By November 6 when Jouvay Ayiti sounded the drum, raised its moko jumbies into the air and pounded the pavement to deliver its petition to the DR Consul in Port of Spain and to the Prime Minister as chairman of Caricom, it was too late for Michael to take a stand on anything in more than spirit. But by raising his voice he had already done so much more than so many others.
The story of Michael Als remains to be written as another life steeped in moral conviction in search of expression.
His was a journey through the radical politics of youth, the spirited trade unionism of adulthood and a settled investment in community development from his retreat in Toco where he founded the Toco Foundation and Radio Toco.
Like Mandela and McDonald, Michael was a writing man, his own seared sensitivities spilling onto the clean blank page, salve to the bruising experiences of his politics. The theme of our last conversation was love: love of the Caribbean family and of his own family as he stood his ground for the Dominicans of Haitian descent and laughingly described his daughter’s careful and loving ministrations, revelling in the joy of having surrendered himself into her hands.
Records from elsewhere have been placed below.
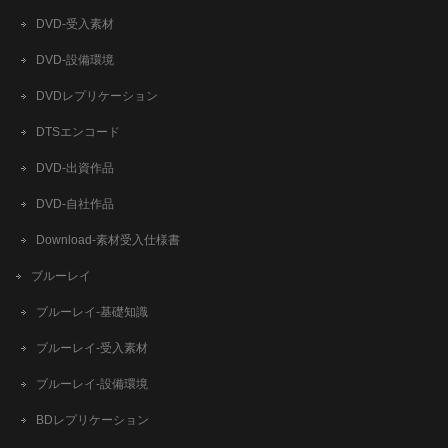
DVD-受入素材
DVD-設備環境
DVDレプリケーション
DTSエンコード
DVD-出資作品
DVD-自社作品
​Download-素材受入仕様書
ブルーレイ
ブルーレイ-基礎知識
ブルーレイ-受入素材
ブルーレイ-設備環境
BDレプリケーション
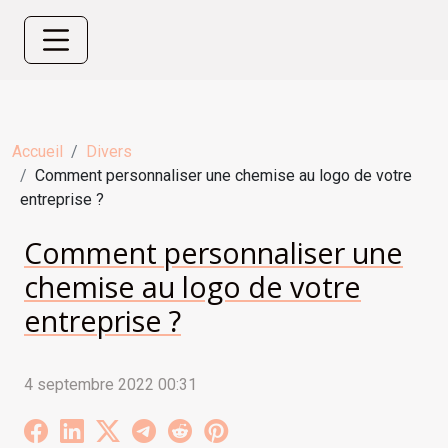
Accueil
Divers
Comment personnaliser une chemise au logo de votre
entreprise ?
Comment personnaliser une
chemise au logo de votre
entreprise ?
4 septembre 2022 00:31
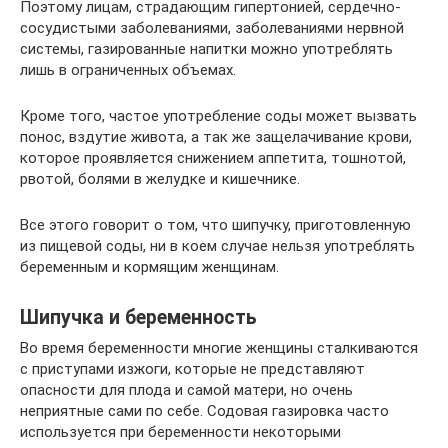
Поэтому лицам, страдающим гипертонией, сердечно-
сосудистыми заболеваниями, заболеваниями нервной
системы, газированные напитки можно употреблять
лишь в ограниченных объемах.
Кроме того, частое употребление соды может вызвать
понос, вздутие живота, а так же защелачивание крови,
которое проявляется снижением аппетита, тошнотой,
рвотой, болями в желудке и кишечнике.
Все этого говорит о том, что шипучку, приготовленную
из пищевой соды, ни в коем случае нельзя употреблять
беременным и кормящим женщинам.
Шипучка и беременность
Во время беременности многие женщины сталкиваются
с приступами изжоги, которые не представляют
опасности для плода и самой матери, но очень
неприятные сами по себе. Содовая газировка часто
используется при беременности некоторыми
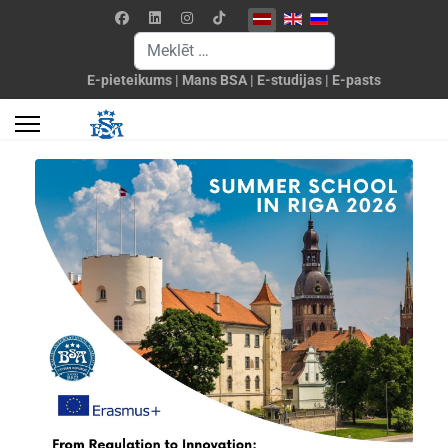
Izvēlieties valodu
Meklēšanas forma
E-pieteikums
|
Mans BSA
|
E-studijas
|
E-pasts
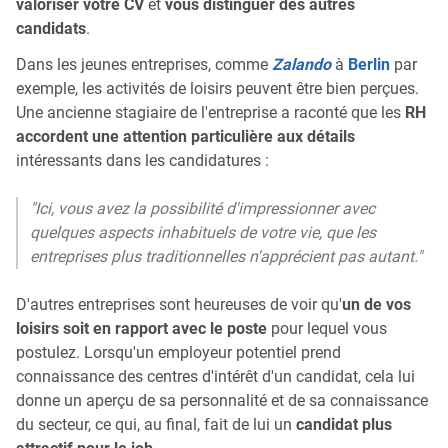
valoriser votre CV
et
vous distinguer des autres
candidats
.
Dans les jeunes entreprises, comme
Zalando
à
Berlin
par
exemple, les activités de loisirs peuvent être bien perçues.
Une ancienne stagiaire de l'entreprise a raconté que les
RH
accordent une attention particulière aux détails
intéressants dans les candidatures :
"Ici, vous avez la possibilité d'impressionner avec
quelques aspects inhabituels de votre vie, que les
entreprises plus traditionnelles n'apprécient pas autant."
D'autres entreprises sont heureuses de voir qu'
un de vos
loisirs soit en rapport avec le poste
pour lequel vous
postulez. Lorsqu'un employeur potentiel prend
connaissance des centres d'intérêt d'un candidat, cela lui
donne un aperçu de sa personnalité et de sa connaissance
du secteur, ce qui, au final, fait de lui un
candidat plus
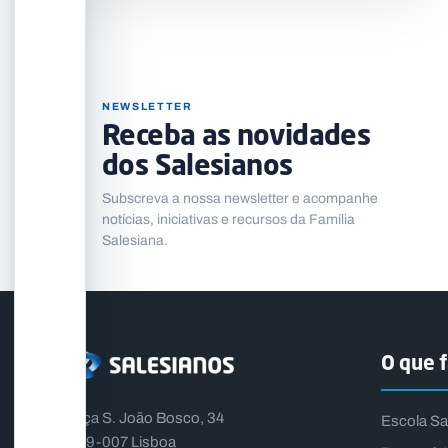
NEWSLETTER
Receba as novidades
dos Salesianos
Subscreva a nossa newsletter e acompanhe
notícias, iniciativas e recursos da Família
Salesiana.
O que 
Praça S. João Bosco, 34
Escola Sa
1399-007 Lisboa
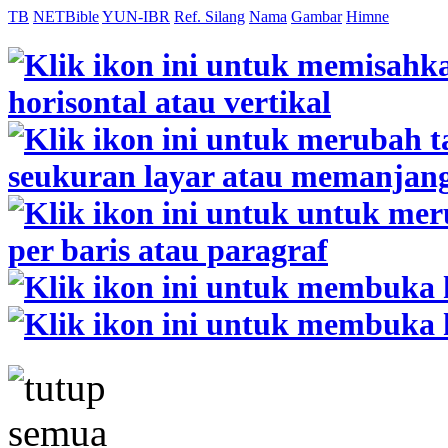
TB
NETBible
YUN-IBR
Ref. Silang
Nama
Gambar
Himne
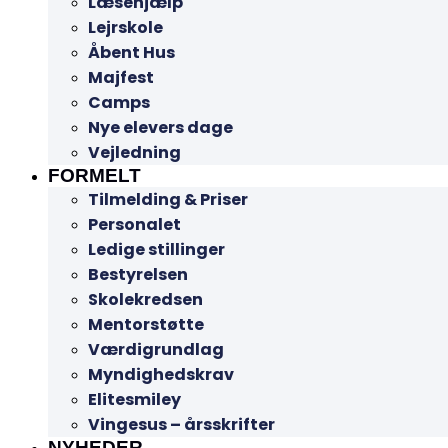
Læsehjælp
Lejrskole
Åbent Hus
Majfest
Camps
Nye elevers dage
Vejledning
FORMELT
Tilmelding & Priser
Personalet
Ledige stillinger
Bestyrelsen
Skolekredsen
Mentorstøtte
Værdigrundlag
Myndighedskrav
Elitesmiley
Vingesus – årsskrifter
NYHEDER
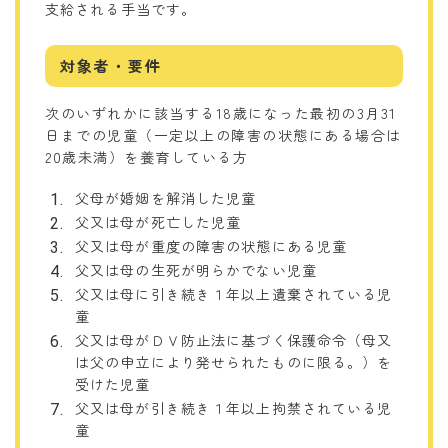
支給される手当です。
対象者・要件
次のいずれかに該当する18歳になった最初の3月31
日までの児童（一定以上の障害の状態にある場合は
20歳未満）を養育している方
父母が婚姻を解消した児童
父又は母が死亡した児童
父又は母が重度の障害の状態にある児童
父又は母の生死が明らかでない児童
父又は母に引き続き１年以上遺棄されている児
童
父又は母がＤＶ防止法に基づく保護命令（母又
は父の申立により発せられたものに限る。）を
受けた児童
父又は母が引き続き１年以上拘禁されている児
童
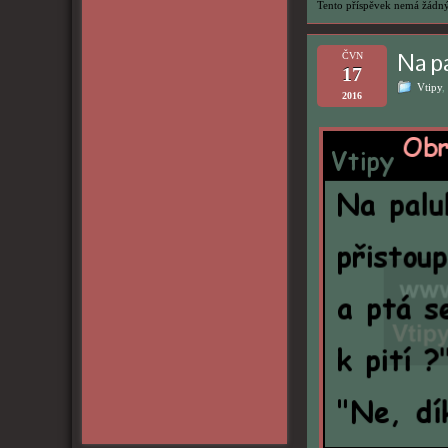
Tento příspěvek nemá žádný
Na p
ČVN
17
Vtipy
,
2016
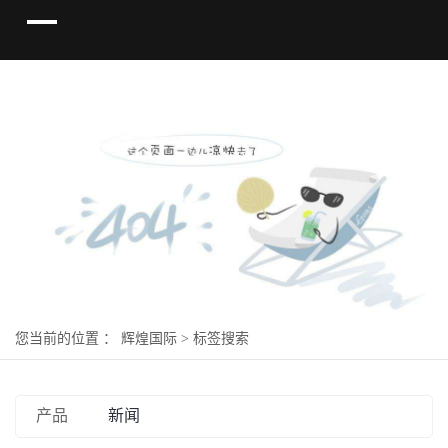
您当前的位置 ：
辉煌国际
> 标签搜索
产品
新闻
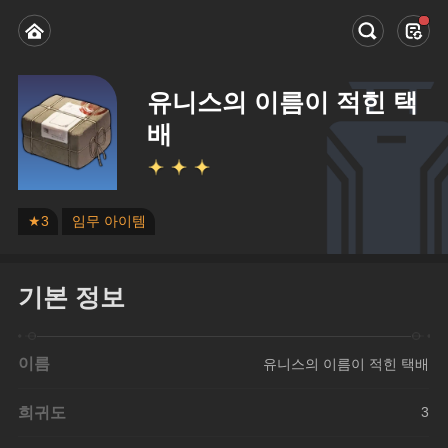
유니스의 이름이 적힌 택
배
★3
임무 아이템
기본 정보
이름
유니스의 이름이 적힌 택배
희귀도
3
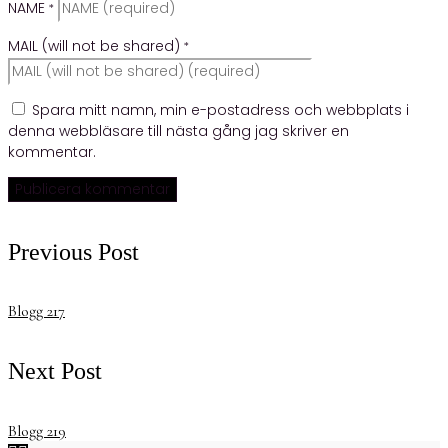
NAME
*
MAIL (will not be shared)
*
Spara mitt namn, min e-postadress och webbplats i
denna webbläsare till nästa gång jag skriver en
kommentar.
Previous Post
Blogg 217
Next Post
Blogg 219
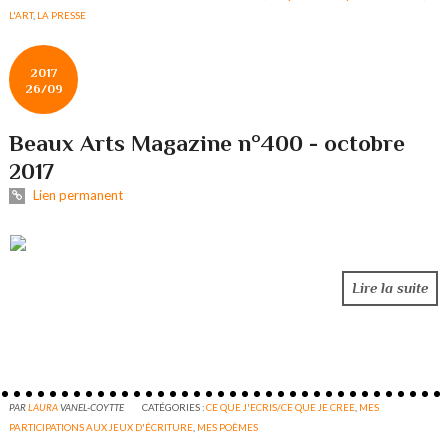
L'ART
,
LA PRESSE
2017
26/09
Beaux Arts Magazine n°400 - octobre
2017
Lien permanent
Lire la suite
PAR
LAURA
VANEL-COYTTE
CATÉGORIES :
CE QUE J'ECRIS/CE QUE JE CREE
,
MES
PARTICIPATIONS AUX JEUX D'ÉCRITURE
,
MES POÈMES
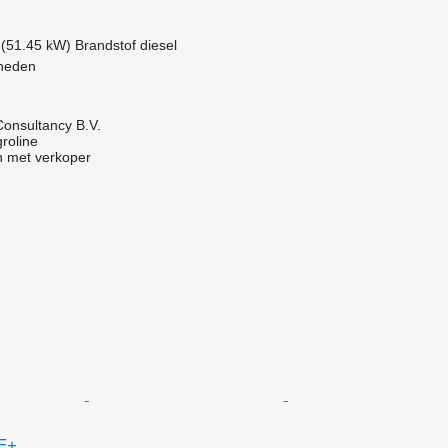
 (51.45 kW)
Brandstof
diesel
heden
onsultancy B.V.
groline
 met verkoper
E+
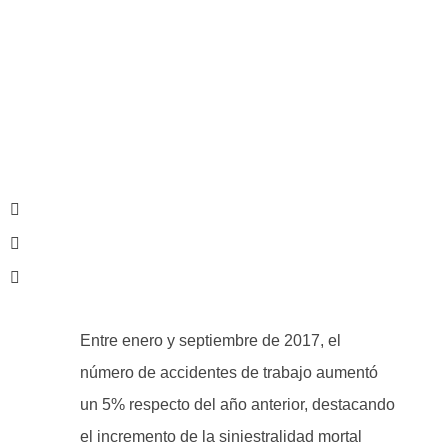
Entre enero y septiembre de 2017, el
número de accidentes de trabajo aumentó
un 5% respecto del año anterior, destacando
el incremento de la siniestralidad mortal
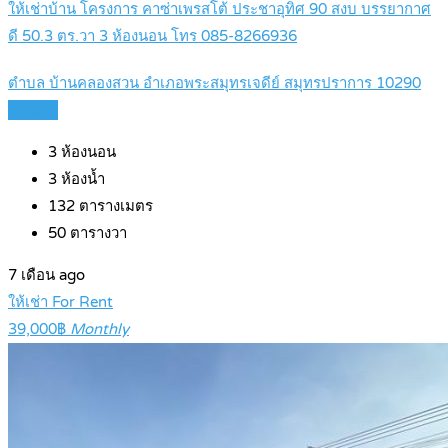
ให้เช่าบ้าน โครงการ คาซ่าเพรสโต้ ประชาอุทิศ 90 สงบ บรรยากาศ
ดี 50.3 ตร.วา 3 ห้องนอน โทร 085-8266936
ตำบล บ้านคลองสวน อำเภอพระสมุทรเจดีย์ สมุทรปราการ 10290
Details
3
ห้องนอน
3
ห้องน้ำ
132
ตารางเมตร
50
ตารางวา
7 เดือน ago
ให้เช่า For Rent
39,000฿
Monthly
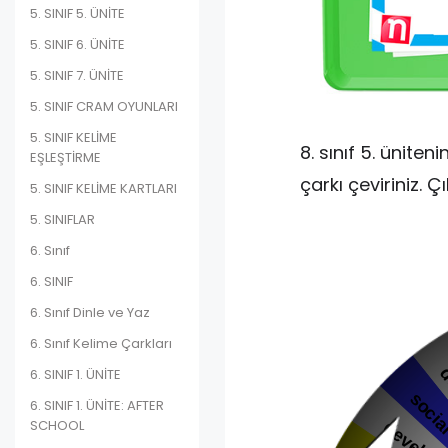
5. SINIF 5. ÜNİTE
5. SINIF 6. ÜNİTE
5. SINIF 7. ÜNİTE
5. SINIF CRAM OYUNLARI
5. SINIF KELİME
8. sınıf 5. üniten
EŞLEŞTİRME
çarkı çeviriniz. Ç
5. SINIF KELİME KARTLARI
5. SINIFLAR
6. Sınıf
6. SINIF
6. Sınıf Dinle ve Yaz
6. Sınıf Kelime Çarkları
6. SINIF 1. ÜNİTE
6. SINIF 1. ÜNİTE: AFTER
SCHOOL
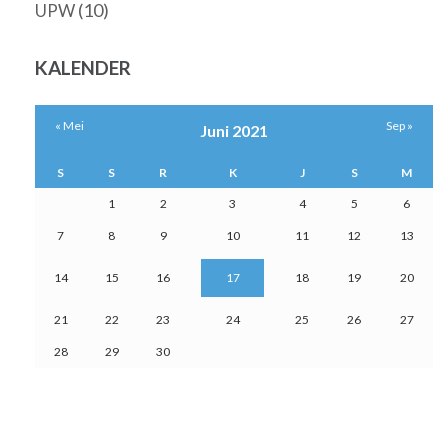
(10)
UPW
KALENDER
« Mei
Sep »
Juni 2021
S
S
R
K
J
S
M
1
2
3
4
5
6
7
8
9
10
11
12
13
14
15
16
17
18
19
20
21
22
23
24
25
26
27
28
29
30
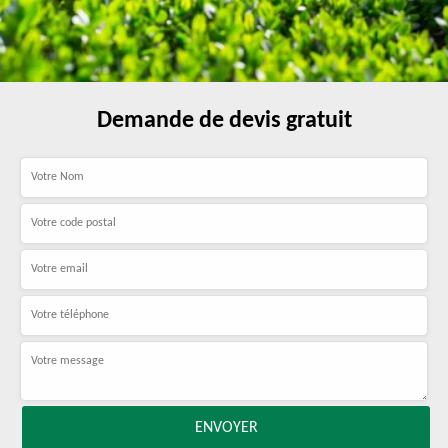
Demande de devis gratuit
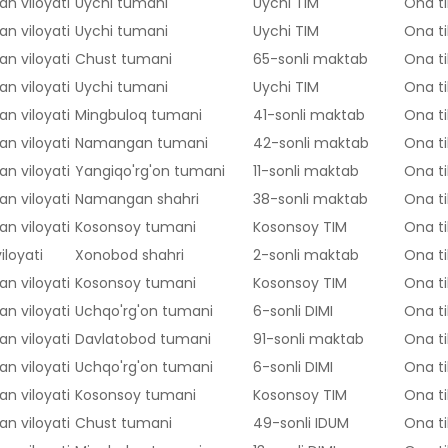
n viloyati
Uychi tumani
Uychi TIM
Ona ti
n viloyati
Uychi tumani
Uychi TIM
Ona ti
n viloyati
Chust tumani
65-sonli maktab
Ona ti
n viloyati
Uychi tumani
Uychi TIM
Ona ti
n viloyati
Mingbuloq tumani
41-sonli maktab
Ona ti
n viloyati
Namangan tumani
42-sonli maktab
Ona ti
n viloyati
Yangiqo'rg'on tumani
11-sonli maktab
Ona ti
n viloyati
Namangan shahri
38-sonli maktab
Ona ti
n viloyati
Kosonsoy tumani
Kosonsoy TIM
Ona ti
iloyati
Xonobod shahri
2-sonli maktab
Ona ti
n viloyati
Kosonsoy tumani
Kosonsoy TIM
Ona ti
n viloyati
Uchqo'rg'on tumani
6-sonli DIMI
Ona ti
n viloyati
Davlatobod tumani
91-sonli maktab
Ona ti
n viloyati
Uchqo'rg'on tumani
6-sonli DIMI
Ona ti
n viloyati
Kosonsoy tumani
Kosonsoy TIM
Ona ti
n viloyati
Chust tumani
49-sonli IDUM
Ona ti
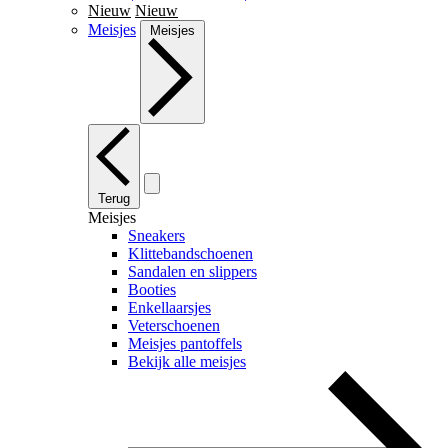
Nieuw
Nieuw
Meisjes
Meisjes
Terug
Meisjes
Sneakers
Klittebandschoenen
Sandalen en slippers
Booties
Enkellaarsjes
Veterschoenen
Meisjes pantoffels
Bekijk alle meisjes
To his baby brother Mario he bequeathed his love for justice and the dignity of working people. Clinical yet compassionate, Mario carries his responsibilities with level-headed cool as deputy president of one of the country’s most powerful trade unions, the Banking, Insurance and General Workers Union (BIGWU), born of the merger of the Bank Employees Union and the Bank and General Workers Union which was founded by his brother Michael in 1974. In his own reminiscence, deputy president of the National Workers’ Union, Cecil Paul, tells how Michael Als “almost single-handedly formed the Bank and General Workers Union from a single desk and small office space on Frederick Street, Port of Spain, provided by the Oilfields Workers Trade Union (OWTU) and the Council of Progressive Trade Unions (CPTU)”.
Today, in addition to workers across the financial sector, BIGWU is the single largest representative of media workers in T&T.
All of us write our own eulogies by our words and deeds and by the lives we touch, whether for better or worse.
Whether we know it or not or even wish to acknowledge it, all three, Mandela, McDonald and Michael, have left their mark on us. A fourth, Gordon Delph, who also took the train to the Great Beyond on Thursday, also deserves a space in our thoughts this morning as one who carried us to the heights of achievement when he was crowned Caribbean Under-17 Table Tennis Champion in 1972. To his son Sebastian and to Sebastian’s mother Josanne Leonard, let the music soothe the memories.
And may we find examples in the best that was in them to guide our own steps forward.